Smoked Salmon and Prosciutto Crespelle Snails

A cute idea for a kid's party: Smoked Salmon and Prosciutto Crespelle Snails!

Course Appetiser, Finger Food, Party Food
Cuisine Italian
Prep Time 45 minutes
Cook Time 15 minutes
Total Time 1 hour
Author Manuela Zangara

Ingredients

Crespelle

  • 30 gms – 2 tbsp butter melted
  • 165 gms – 1 1/3 cups flour
  • 350 ml – 1 ½ cups milk
  • 2 eggs
  • 1 pinch salt

Fillings

  • Philadelphia I used the fat reduced version that had a more spreadable consistency
  • Prosciutto
  • Smoked Salmon

Instructions

Crespelle

  1. Put all the ingredients in an electric mixer and blend for a couple of minutes until your batter is smooth.
  2. Let it rest in the fridge for 30 minutes.
  3. Take a non stick frying pan and put it on the fire. When hot add ¼ tsp of butter and a ladle of batter by swirling the pan so the batter coats the base of the pan. You don’t want to make the coating too thin. About 2 mm – 0.08 inches thick will work nicely. When the surface of the crespella dries up, it is time to flip it over. Do so by using a plastic spatula to loosen its sides first and then flip it over. Cook it for a minute more, then remove it from the pan and keep it aside.
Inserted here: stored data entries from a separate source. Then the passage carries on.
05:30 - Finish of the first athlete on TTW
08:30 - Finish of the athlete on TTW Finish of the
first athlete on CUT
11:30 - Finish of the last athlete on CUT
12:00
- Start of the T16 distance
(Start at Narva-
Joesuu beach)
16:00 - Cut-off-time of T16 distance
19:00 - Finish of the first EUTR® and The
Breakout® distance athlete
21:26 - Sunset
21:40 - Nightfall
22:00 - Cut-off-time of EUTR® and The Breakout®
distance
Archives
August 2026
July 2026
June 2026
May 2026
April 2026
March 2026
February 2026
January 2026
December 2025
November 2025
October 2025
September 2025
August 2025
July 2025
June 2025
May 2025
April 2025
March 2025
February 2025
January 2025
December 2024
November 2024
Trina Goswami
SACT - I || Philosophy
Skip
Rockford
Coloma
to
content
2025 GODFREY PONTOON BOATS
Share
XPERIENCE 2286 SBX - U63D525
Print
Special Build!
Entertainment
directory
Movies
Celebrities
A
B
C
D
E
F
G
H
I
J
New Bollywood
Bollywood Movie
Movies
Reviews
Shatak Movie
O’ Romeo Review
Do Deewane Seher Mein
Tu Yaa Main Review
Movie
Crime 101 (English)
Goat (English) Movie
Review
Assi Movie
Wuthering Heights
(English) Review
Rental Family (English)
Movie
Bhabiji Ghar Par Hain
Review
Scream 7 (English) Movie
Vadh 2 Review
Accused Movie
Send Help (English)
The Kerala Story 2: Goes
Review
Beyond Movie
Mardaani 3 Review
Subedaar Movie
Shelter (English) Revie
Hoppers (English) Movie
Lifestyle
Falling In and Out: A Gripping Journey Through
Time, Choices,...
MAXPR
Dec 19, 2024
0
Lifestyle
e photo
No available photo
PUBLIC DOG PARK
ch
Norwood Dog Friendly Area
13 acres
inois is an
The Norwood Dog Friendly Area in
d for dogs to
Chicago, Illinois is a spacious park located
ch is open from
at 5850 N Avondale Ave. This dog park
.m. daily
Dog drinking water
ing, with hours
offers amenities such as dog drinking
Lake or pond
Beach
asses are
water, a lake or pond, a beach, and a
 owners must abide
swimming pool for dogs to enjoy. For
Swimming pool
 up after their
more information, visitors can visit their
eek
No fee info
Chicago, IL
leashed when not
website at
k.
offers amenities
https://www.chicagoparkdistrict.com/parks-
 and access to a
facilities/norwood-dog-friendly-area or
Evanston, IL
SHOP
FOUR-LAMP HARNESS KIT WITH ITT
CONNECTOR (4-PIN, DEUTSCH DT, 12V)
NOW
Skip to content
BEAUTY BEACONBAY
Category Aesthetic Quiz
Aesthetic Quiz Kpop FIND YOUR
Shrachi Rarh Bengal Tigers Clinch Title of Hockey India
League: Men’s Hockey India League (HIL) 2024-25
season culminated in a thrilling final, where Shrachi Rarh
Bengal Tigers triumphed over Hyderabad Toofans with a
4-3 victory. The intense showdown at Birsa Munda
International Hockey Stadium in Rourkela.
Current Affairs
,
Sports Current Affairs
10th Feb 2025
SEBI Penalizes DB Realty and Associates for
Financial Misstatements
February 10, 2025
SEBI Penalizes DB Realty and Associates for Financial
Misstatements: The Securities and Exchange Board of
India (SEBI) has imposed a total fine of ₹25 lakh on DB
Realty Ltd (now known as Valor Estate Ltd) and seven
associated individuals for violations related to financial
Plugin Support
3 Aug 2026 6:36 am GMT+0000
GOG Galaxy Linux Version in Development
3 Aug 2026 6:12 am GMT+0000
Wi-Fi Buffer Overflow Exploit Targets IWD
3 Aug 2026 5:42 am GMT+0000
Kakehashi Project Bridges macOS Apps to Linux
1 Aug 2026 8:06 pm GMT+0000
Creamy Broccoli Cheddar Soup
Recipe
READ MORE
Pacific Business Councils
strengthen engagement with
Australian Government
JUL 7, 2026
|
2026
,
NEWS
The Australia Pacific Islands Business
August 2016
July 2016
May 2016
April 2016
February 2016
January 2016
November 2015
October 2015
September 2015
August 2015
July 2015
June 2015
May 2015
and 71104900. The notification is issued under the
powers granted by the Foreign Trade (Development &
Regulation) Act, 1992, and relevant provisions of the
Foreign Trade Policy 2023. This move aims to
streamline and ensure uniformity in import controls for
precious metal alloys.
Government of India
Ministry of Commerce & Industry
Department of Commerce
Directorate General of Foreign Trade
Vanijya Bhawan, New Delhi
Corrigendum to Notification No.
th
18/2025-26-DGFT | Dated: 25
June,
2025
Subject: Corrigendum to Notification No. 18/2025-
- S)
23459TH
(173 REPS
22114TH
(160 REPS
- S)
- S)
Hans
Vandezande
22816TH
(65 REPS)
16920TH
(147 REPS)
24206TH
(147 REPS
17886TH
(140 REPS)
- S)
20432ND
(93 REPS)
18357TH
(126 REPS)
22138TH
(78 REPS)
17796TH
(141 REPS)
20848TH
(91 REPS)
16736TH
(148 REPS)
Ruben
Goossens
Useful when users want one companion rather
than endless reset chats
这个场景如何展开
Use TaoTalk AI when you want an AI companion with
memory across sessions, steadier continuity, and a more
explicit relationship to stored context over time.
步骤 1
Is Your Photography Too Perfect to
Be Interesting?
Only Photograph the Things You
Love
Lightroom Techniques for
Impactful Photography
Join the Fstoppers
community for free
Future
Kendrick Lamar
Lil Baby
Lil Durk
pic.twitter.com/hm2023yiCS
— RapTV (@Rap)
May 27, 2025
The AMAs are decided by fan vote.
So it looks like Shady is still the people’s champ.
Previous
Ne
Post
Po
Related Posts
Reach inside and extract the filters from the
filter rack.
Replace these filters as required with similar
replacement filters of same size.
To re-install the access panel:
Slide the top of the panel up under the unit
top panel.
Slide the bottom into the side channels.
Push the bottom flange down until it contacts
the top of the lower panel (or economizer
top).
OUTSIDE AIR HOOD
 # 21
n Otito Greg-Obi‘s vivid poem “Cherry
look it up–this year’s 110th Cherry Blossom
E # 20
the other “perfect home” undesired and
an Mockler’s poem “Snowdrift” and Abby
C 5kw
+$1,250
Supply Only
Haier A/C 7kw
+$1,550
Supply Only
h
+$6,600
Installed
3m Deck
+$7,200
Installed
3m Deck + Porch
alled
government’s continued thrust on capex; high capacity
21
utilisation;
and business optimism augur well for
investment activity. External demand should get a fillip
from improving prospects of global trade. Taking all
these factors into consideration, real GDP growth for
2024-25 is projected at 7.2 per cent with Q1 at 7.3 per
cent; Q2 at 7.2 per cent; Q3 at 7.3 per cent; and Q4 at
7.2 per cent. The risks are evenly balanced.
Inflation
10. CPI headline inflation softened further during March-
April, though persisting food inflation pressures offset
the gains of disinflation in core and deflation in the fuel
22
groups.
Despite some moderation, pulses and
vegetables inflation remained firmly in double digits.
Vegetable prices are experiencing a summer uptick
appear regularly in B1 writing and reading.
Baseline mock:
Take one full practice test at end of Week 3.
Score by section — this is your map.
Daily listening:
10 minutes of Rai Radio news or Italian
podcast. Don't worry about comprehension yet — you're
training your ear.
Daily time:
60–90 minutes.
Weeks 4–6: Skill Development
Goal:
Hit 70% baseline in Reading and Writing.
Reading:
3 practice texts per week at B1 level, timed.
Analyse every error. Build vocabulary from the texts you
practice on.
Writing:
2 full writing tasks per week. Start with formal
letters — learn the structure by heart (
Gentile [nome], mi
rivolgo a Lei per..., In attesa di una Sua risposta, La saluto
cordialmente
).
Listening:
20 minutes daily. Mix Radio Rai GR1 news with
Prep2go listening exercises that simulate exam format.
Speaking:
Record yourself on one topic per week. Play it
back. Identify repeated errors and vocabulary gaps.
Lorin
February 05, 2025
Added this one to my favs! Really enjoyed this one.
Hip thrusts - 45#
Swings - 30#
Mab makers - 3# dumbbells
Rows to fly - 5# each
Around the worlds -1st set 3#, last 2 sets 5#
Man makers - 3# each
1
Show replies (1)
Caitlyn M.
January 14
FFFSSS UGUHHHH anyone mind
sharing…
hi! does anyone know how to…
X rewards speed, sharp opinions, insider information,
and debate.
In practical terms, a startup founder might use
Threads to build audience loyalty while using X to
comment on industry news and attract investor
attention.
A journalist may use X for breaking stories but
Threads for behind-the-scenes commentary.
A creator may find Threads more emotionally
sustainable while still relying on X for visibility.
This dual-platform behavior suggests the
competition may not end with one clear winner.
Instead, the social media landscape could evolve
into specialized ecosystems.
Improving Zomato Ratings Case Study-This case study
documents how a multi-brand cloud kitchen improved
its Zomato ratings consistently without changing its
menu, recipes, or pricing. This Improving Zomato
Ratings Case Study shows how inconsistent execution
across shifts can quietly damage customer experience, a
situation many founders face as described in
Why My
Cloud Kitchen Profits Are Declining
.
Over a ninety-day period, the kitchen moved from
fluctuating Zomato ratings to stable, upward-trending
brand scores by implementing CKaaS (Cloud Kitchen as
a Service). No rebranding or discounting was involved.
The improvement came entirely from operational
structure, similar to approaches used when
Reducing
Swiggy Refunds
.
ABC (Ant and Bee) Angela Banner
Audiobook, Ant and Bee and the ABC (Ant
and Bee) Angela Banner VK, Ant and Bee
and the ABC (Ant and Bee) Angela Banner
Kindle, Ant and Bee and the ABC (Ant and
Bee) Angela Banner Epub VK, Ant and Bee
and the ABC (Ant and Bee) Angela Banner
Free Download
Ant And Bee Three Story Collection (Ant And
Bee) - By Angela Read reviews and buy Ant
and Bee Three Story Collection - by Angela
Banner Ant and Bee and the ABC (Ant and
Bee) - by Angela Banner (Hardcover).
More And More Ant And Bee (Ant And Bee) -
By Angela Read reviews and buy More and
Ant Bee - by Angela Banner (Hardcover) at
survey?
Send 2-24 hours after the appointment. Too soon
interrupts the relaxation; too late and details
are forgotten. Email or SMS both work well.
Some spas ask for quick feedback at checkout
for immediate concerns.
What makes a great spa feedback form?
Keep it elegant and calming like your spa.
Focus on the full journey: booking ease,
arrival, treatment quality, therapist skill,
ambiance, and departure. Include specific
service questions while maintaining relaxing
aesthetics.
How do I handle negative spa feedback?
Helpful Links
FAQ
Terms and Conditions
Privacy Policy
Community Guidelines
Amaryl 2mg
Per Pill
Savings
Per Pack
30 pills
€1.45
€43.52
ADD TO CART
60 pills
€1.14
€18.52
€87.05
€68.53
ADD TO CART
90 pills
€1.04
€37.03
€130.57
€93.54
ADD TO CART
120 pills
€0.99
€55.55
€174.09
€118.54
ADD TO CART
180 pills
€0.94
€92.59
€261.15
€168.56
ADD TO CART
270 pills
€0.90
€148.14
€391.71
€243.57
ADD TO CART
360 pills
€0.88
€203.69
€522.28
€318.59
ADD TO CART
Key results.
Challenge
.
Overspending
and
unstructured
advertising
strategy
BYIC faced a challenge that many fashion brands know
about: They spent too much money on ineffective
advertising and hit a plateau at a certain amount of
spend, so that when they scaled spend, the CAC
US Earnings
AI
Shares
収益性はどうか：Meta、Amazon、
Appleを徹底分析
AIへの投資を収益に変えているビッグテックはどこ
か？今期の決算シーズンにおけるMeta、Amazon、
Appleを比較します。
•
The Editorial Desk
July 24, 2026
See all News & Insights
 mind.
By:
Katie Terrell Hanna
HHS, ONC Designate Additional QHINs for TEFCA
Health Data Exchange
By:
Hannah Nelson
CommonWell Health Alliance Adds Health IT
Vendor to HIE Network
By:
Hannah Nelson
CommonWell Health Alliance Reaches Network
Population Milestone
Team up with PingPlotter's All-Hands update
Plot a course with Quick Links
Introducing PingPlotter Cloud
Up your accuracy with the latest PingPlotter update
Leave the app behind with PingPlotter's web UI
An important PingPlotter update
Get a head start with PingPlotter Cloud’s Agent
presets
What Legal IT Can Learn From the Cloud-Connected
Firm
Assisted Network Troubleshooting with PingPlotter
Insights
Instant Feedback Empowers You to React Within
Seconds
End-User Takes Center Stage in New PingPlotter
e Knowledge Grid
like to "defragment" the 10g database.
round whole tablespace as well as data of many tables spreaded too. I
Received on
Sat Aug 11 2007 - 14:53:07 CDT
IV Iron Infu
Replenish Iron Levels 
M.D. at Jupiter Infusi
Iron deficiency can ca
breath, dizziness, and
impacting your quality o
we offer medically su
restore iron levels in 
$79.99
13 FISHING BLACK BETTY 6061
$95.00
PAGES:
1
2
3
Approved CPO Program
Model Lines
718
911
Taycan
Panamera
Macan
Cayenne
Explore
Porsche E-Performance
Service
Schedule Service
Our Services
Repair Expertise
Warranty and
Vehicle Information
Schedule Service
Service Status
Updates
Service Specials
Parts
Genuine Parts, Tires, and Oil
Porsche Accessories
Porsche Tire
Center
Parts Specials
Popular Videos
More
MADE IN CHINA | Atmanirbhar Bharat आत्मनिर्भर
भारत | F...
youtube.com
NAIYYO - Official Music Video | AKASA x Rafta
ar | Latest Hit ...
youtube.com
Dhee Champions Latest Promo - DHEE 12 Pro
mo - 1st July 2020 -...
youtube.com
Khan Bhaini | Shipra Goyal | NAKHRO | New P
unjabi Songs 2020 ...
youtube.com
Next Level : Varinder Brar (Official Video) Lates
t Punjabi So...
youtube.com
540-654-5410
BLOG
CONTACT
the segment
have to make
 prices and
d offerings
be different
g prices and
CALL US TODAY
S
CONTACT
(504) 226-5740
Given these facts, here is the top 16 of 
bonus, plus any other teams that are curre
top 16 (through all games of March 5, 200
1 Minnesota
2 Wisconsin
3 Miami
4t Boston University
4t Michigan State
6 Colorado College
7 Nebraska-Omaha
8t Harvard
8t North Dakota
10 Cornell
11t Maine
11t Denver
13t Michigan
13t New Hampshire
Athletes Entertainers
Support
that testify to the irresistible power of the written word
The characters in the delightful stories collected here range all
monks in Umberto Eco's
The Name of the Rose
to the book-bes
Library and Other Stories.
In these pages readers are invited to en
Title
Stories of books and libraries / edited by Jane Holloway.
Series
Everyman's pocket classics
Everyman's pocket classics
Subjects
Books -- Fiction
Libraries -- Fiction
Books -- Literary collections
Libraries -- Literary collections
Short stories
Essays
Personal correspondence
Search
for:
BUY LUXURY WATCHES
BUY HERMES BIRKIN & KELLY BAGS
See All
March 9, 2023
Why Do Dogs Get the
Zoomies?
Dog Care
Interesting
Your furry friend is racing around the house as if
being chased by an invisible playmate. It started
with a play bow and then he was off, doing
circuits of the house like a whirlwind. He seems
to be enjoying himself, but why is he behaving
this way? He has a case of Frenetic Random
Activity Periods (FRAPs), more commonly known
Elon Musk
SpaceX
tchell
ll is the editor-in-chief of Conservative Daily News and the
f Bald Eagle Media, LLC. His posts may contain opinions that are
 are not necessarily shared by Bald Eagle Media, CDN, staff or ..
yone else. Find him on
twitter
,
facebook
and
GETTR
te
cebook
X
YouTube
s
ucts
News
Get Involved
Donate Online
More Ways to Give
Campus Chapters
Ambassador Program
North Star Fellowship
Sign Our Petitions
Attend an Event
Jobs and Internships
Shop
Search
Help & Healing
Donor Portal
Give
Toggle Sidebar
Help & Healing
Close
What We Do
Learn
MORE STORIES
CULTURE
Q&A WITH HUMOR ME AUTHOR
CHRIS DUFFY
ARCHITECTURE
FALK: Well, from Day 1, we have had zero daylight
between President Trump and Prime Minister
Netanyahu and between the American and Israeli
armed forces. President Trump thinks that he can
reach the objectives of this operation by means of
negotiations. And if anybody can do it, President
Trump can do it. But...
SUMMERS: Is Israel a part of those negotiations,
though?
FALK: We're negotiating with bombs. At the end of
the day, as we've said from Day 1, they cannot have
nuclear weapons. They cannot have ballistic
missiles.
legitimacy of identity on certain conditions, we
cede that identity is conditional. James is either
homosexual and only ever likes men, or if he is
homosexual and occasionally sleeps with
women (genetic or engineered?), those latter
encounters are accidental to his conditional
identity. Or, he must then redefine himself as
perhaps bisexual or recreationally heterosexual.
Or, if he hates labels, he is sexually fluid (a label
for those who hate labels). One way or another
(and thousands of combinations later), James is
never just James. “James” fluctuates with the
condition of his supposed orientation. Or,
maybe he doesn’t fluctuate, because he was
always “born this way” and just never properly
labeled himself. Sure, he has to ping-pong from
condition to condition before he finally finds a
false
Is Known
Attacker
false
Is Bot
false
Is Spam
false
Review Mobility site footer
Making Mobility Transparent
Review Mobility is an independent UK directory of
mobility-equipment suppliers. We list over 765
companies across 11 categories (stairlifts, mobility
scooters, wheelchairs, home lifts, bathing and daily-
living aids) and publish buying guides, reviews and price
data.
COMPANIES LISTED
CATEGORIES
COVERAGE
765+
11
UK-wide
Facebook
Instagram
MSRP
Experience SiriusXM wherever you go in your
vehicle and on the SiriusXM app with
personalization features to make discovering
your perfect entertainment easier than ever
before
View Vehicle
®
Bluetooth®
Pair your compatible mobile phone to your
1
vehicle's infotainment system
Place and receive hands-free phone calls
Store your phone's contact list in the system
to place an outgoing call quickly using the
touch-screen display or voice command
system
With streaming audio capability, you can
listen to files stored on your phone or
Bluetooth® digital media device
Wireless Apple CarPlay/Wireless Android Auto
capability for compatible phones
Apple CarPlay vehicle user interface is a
Repeat this till your batter is over (this recipe should make about 5 to 6 crespelle).
  4. As soon as the crespelle are cool, you can fill them.

Assembling

  1. Spread some Philadelphia on each crespella, make sure to get to the edges as well.
  2. Put the smoked salmon or prosciutto on top.
  3. Roll the crespelle tight like a Swiss Roll and wrap them individually in cling wrap.
  4. Keep them in the fridge for 24 hours, then cut them with a sharp knife.
  5. Use toothpicks (either plain or decorative) to make the snail’s antennae and serve them at room temperature.